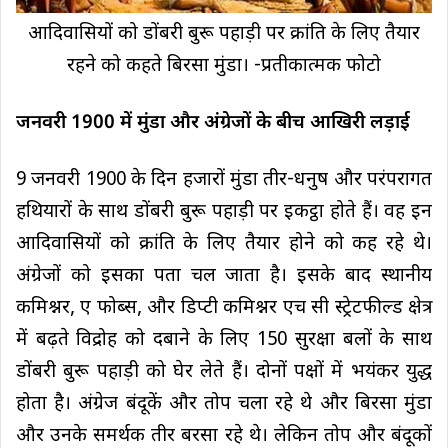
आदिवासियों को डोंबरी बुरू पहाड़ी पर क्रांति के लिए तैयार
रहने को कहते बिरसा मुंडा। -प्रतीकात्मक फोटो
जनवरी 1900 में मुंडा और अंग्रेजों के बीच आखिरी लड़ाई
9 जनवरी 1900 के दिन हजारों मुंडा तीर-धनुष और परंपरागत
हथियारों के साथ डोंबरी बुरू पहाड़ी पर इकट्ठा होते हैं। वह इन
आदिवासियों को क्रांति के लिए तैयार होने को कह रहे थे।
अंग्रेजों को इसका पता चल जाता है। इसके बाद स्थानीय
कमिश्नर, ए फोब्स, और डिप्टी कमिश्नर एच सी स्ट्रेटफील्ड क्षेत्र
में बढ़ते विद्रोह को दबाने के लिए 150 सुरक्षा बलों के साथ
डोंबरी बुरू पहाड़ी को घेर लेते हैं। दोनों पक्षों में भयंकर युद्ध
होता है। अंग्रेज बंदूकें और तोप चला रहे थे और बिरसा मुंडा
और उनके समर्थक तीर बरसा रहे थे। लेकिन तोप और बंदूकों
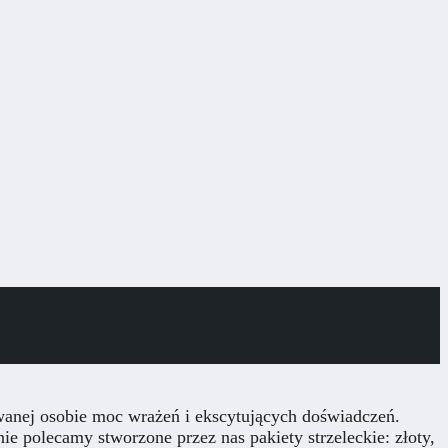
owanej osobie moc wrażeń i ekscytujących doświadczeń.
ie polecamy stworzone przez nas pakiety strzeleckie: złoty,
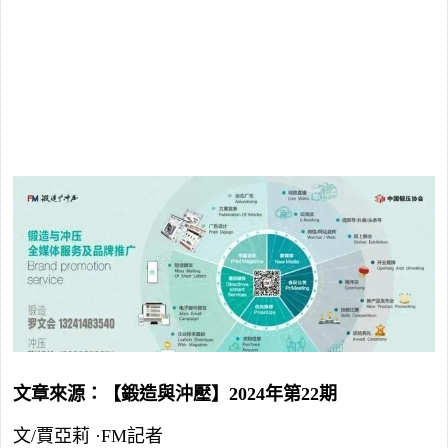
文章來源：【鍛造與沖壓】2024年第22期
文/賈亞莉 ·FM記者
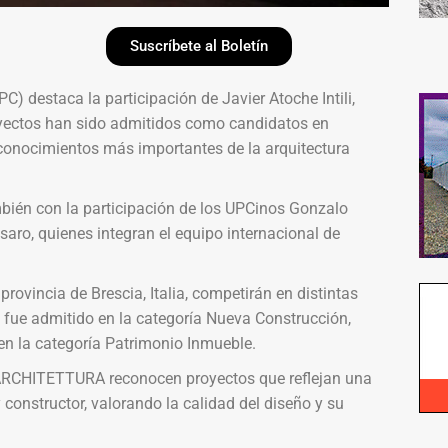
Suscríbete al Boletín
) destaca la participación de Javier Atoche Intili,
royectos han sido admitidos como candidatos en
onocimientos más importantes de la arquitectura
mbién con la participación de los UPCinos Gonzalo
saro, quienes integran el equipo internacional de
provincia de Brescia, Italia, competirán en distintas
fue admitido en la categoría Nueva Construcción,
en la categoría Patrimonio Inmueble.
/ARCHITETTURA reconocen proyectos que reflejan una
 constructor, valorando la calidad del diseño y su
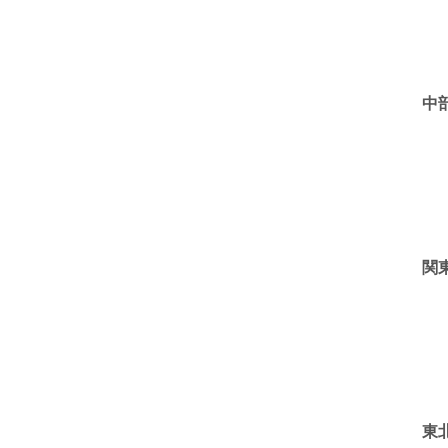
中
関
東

****************

* **WHAT IS NEEDED**
Using the listing above, work out the number of lines that include "participación". The reply is that number alone.

* **EXPECTED OUTPUT**
2